PayPal stock was trading near $45 on Tuesday, after a 23% year-to-date decline. The pullback reflects mounting concerns over cross-border volume softness and a payments-wide deceleration narrative.
| Ticker | Company | Firm | Action | Old Rating | New Rating | Old Target | New Target |
|---|---|---|---|---|---|---|---|
| PYPL | PayPal Holdings | Truist | Price Target Cut | Sell | Sell | $45 | $44 |
The Analyst’s Case
Truist framed the PayPal revision inside a broader Payments research note following Q1 2026 results. The firm’s top-line estimates are coming down because of ramping loyalty and rewards investments combined with international Total Payment Volume softness, only partially offset by a slightly higher total volume growth assumption.

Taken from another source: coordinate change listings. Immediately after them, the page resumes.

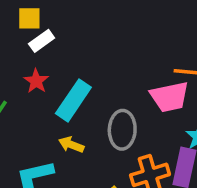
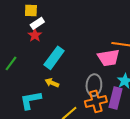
red star: (36, 81) -> (35, 35), moved
gray ellipse: (122, 130) -> (94, 85), moved

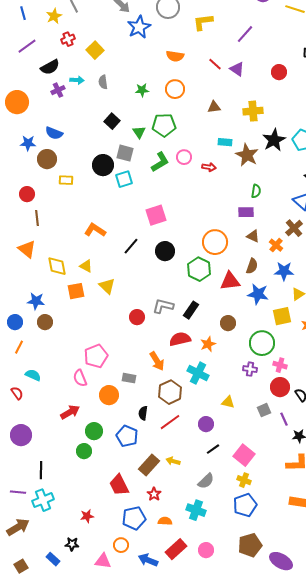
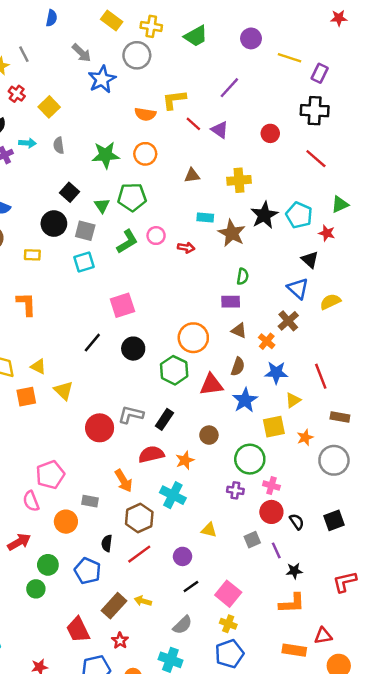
yellow L-shape: (203, 22) -> (174, 100), moved
red cross: (68, 39) -> (17, 94), turned -32
green star: (142, 90) -> (106, 155), size x1.6
black circle: (103, 165) -> (54, 224), moved
yellow rectangle: (66, 180) -> (32, 255), moved
orange L-shape: (95, 230) -> (26, 304), moved, turned 55
blue star: (258, 294) -> (245, 400), turned 30
red circle: (137, 317) -> (100, 428), size x1.5

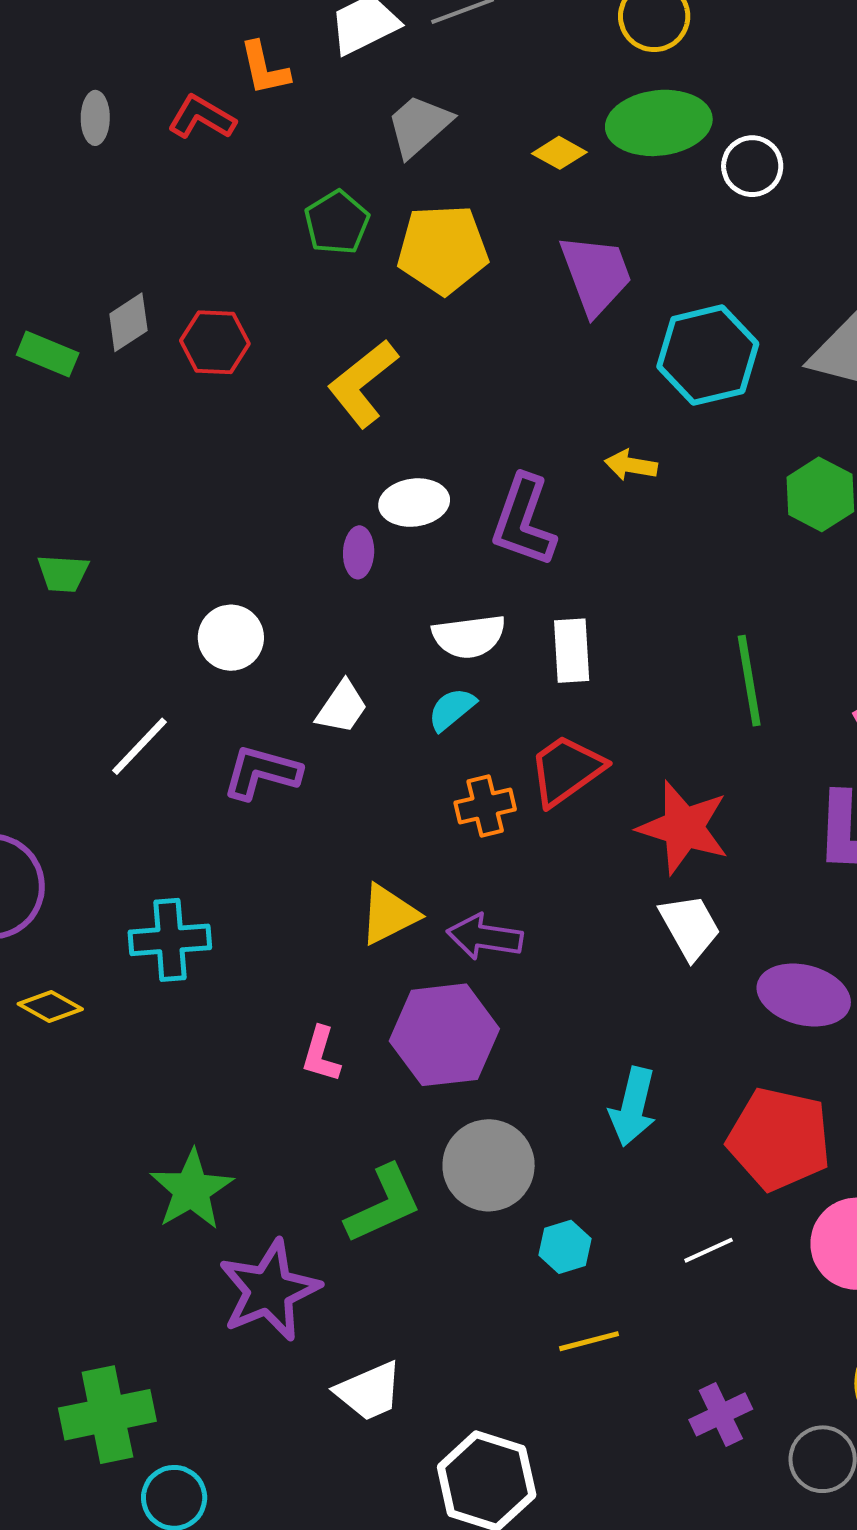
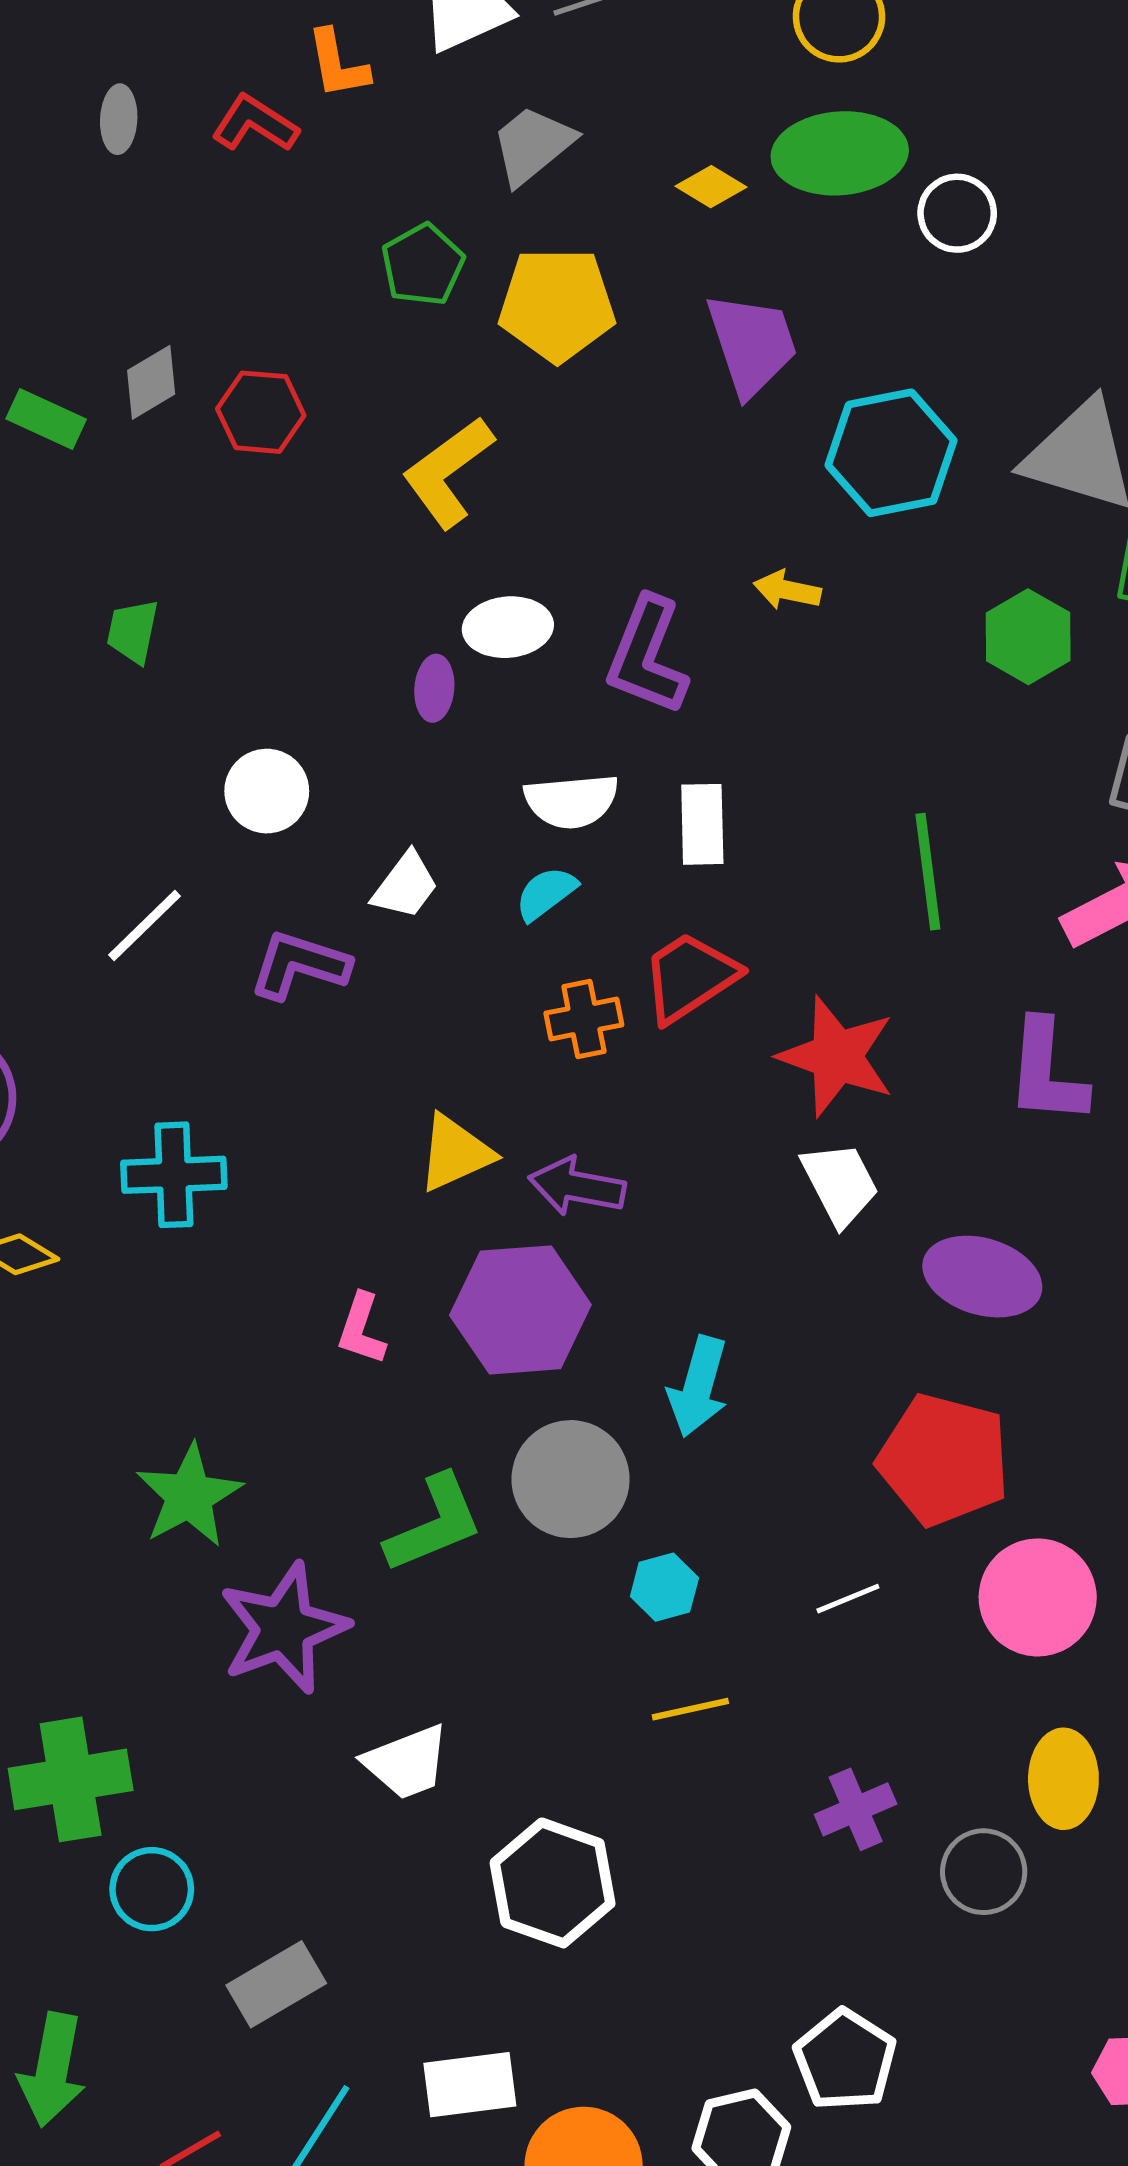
green trapezoid: (63, 573) -> (133, 631), moved, turned 96
cyan arrow: (633, 1107) -> (698, 1387), moved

Cross-border volume has been pressured by geopolitical tensions, tariff-related trade disruption, and EMEA payment weakness. Truist also trimmed its targets on Mastercard (NYSE:MA) and Visa (NYSE:V) for similar reasons, signaling that PayPal’s challenges fit a payments-wide deceleration story rather than a company-specific stumble.
Company Snapshot
PayPal operates one of the largest digital payments platforms globally, with 439 million active accounts and brands including Venmo and Hyperwallet. The company posted FY25 revenue of $33.17 billion and non-GAAP EPS of $5.31.
Management has acknowledged branded checkout underperformance, and incoming PayPal CEO Enrique Lores inherits a transformation that’s still in early innings. PayPal initiated a $0.14 quarterly dividend and continued aggressive buybacks, with $6 billion repurchased over the trailing 12 months.
Why the Move Matters Now
Truist’s Sell rating is relatively rare among major firms covering PayPal stock, with consensus skewing toward Hold (30 of 44 analysts). That makes the firm’s structural skepticism stand out, especially with a forward P/E ratio of 9x.

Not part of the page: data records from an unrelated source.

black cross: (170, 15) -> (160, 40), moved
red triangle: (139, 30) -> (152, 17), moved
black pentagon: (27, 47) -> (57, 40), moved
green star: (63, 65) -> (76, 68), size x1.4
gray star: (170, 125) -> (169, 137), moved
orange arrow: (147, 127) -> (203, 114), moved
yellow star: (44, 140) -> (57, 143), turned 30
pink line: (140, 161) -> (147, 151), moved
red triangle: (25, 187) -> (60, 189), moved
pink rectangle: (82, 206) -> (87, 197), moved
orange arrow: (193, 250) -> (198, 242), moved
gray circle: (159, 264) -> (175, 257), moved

The call follows last week’s Macquarie downgrade from Outperform to Neutral, which flagged the back-end-loaded nature of PayPal’s $1.5 billion cost-saving plan. Autonomous Research separately trimmed its target to $40 from $41 on Tuesday, reinforcing the cautious tone.
What It Means for Your Portfolio
The bear case is exactly what Truist articulated: cross-border softness, competition from Block (NYSE:XYZ) and others, plus a slow strategic reset. Loyalty and rewards spending can deepen customer engagement, yet it pressures margins in the near term.
The bull case rests on scale, robust free cash flow, and continued buyback support, with the average Wall Street price target still at $52.70. Prudent investors weighing PayPal stock might keep position sizes moderate while monitoring cross-border volume trends and execution on the transformation plan.